Sara HurwitzAuthor of As a Jew
“TikTok is just smashing our young people’s brains all day long with videos of carnage in Gaza,” Sara Hurwitz, Michele Obama’s former speechwriter who has written two books about Jewish identity, told the audience of some 2,000 Jewish professionals. “This is why so many of us can’t have a sane conversation with younger Jews.”
Eric Fingerhut, the head of JFNA, said that two of his organization’s top priorities were facilitating the sale of TikTok to Larry Ellison, the pro-Israel tech mogul who owns Oracle, and countering the influence of the National Education Association, a teachers union that has expressed hostility toward Israel.
“This is a technology coming from outside this country,” Fingerhut said, referring to TikTok’s Chinese ownership. He added that antisemitism and criticism of Israel on social media was “a global attack on Jewish people and the State of Israel, funded with billions and billions — probably trillions — of dollars, fueled by some of the most sophisticated algorithms.”
(A spokesperson clarified in a text message that he was referring to online influence and disinformation campaigns from China, Russia and Iran.)

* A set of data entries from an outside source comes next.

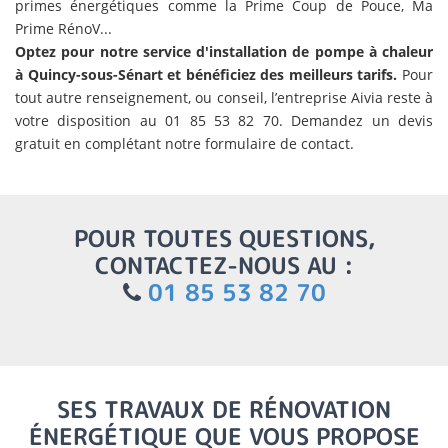
primes énergétiques comme la Prime Coup de Pouce, Ma
Prime RénoV...
Optez pour notre service d'installation de pompe à chaleur
à Quincy-sous-Sénart et bénéficiez des meilleurs tarifs.
Pour
tout autre renseignement, ou conseil, l’entreprise Aivia reste à
votre disposition au 01 85 53 82 70. Demandez un devis
gratuit en complétant notre formulaire de contact.
POUR TOUTES QUESTIONS,
CONTACTEZ-NOUS AU :
01 85 53 82 70
SES TRAVAUX DE RÉNOVATION
ÉNERGÉTIQUE QUE VOUS PROPOSE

Another frequent refrain at the conference was that the real solution to communal divisions was a stronger commitment to what Jonathan Greenblatt, CEO of the Anti-Defamation League, described as “Jewish education, Zionist identity and Torah learning.”
“These are the essential elements of a healthy constitution for our community,” he said.

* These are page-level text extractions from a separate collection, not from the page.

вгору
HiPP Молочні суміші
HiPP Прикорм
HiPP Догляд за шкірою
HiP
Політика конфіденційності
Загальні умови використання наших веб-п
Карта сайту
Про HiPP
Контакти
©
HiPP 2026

Hurwitz, too, suggested that young Jews were drifting from Israel because their Jewish identities had been reduced to “a big empty void.”
“Young people who have that empty Jewish identity today — it is being filled by antisemitism,” she said. “It’s very easy to slide into anti-Zionism.”
***
On the sidelines of the conference, however, some attendees acknowledged that the belief young Jews critical of Israel were simply devoid of a meaningful Jewish identity overlooked some of the reality. Young Jews remain both supportive of a Jewish state in Israel and emotionally attached to the country. Despite reporting deep levels of discomfort with Israel’s actions, they have joined the “surge” of Jewish engagement that followed the Oct. 7 Hamas terrorist attack in Israel, showing up in increased numbers to synagogues and Jewish events.
“Disengagement is not our problem,” Langer, the JFNA executive, told a group assembled to discuss the future of Israel education. “Rather, it’s our ability to hold space for complexity and cultivate belonging in a deeply connected — and yet deeply divided — community.”
She pointed to statistics that showed half of American Jews believe the community does not allow for nuanced conversations about the war in Gaza. And nearly 70% found it hard to support actions taken by the Israeli government, even though only 7% of Jews report avoiding communal institutions over these concerns.
Langer said the research suggested Israel education needed to feature more nuance: “When students perceive their education as one-sided or incomplete, it undermines their trust and engagement.”
Jon Falk, vice president of Israel engagement and antisemitism for Hillel International, said his organization had brought Palestinian speakers to its chapters to help address this desire. “I believe that Hillel brings more Palestinian voices to campus than even SJP,” Falk said, referring to Students for Justice in Palestine.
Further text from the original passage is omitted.